Para Datuk itu pun setiap tahun mengantar upeti untuk Sultan Aceh, tapi lama kelamaan mereka merasa keberatan untuk menyetor langsung ke kerajaan, karena itu mereka meminta kepada Sultan Aceh yang baru Sultan Ali Iskandar Syah (1829-1841) untuk menempatkan satu wakil sultan di Meulaboh sebagai penerima upeti. Permintaan ketiga datuk itu dikabulkan oleh Sultan. Dikirimlah ke sana Teuku Tjiek Lila Perkasa, Wazir Sultan Aceh untuk pemerintahan, dan menerima upeti-dari Uleebalang Meulaboh.

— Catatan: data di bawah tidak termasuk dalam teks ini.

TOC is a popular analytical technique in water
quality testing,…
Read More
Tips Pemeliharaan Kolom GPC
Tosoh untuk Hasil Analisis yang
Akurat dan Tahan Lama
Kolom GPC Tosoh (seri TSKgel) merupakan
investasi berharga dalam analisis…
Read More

Para datuk itu merasa sangat senang dengan kedatangan utusan Sultan yang ditempatkan sebagai wakilnya di Meulaboh itu. Mereka pun kemudian kembali meminta pada Sultan Aceh untuk mengirim satu wakil sultan yang khusus mengurus masalah perkara adat dan pelanggaran dalam negeri. Permintaan itu juga dikabulkan. Sultan Aceh mengirim ke sana Penghulu Sidik Lila Digahara (di Meulaboh lebih dikenal dengan Teuku Dek) yang menyidik segala hal yang berkaitan dengan pelanggaran undang-undang negeri.
Permintaan itu terus berlanjut. Kepada Sultan Aceh para Datuk itu meminta agar dikirimkan seorang ulama untuk mengatur persoalan nikah, pasahah, dan hukum syariat. Maka dikirimlah ke sana oleh Sultan Aceh Teuku Tjut Din, seorang ulama yang bergelar Almuktasimu-binlah untuk menjadi kadhi Sultan Aceh di Meulaboh.

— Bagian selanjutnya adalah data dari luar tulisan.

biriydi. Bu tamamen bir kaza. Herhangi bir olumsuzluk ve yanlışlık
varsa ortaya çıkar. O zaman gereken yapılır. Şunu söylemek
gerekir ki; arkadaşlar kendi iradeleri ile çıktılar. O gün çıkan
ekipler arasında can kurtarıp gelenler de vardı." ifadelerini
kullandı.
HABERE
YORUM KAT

Kemudian Meulaboh masuk dalam Federasi Kaway XVI karena federasi itu dibentuk oleh enam belas Uleebalang, yaitu Uleebalang Tanjong, Ujong Kala, Seunagan, Teuripa, Woyla, Peureumbeu, Gunoeng Meuh, Kuala Meureuboe, Ranto Panyang, Reudeub, Lango Tangkadeuen, Keuntjo, Gume/Mugo, Tadu, serta Seuneu’am, yang diketuai oleh Ule Balang Ujong Kalak.
Dengan demikian, Machudum Sakti yang merupakan cikal bakal dari Kehulubalangan di VI Mukim (tempat kelahiran Cut Nyak Dhien) memang berasal dari Minang, tetapi mereka bukanlah berdarah Minang, melainkan orang Aceh yang menjadi pemuka di tanah Minang sejak Kesultanan Iskandar Muda pada Abad ke XV yang pulang kembali ke Aceh karena terdesak oleh kegiatan reformasi yang diadakan para Kaum Paderi sehingga peran mereka terdesak.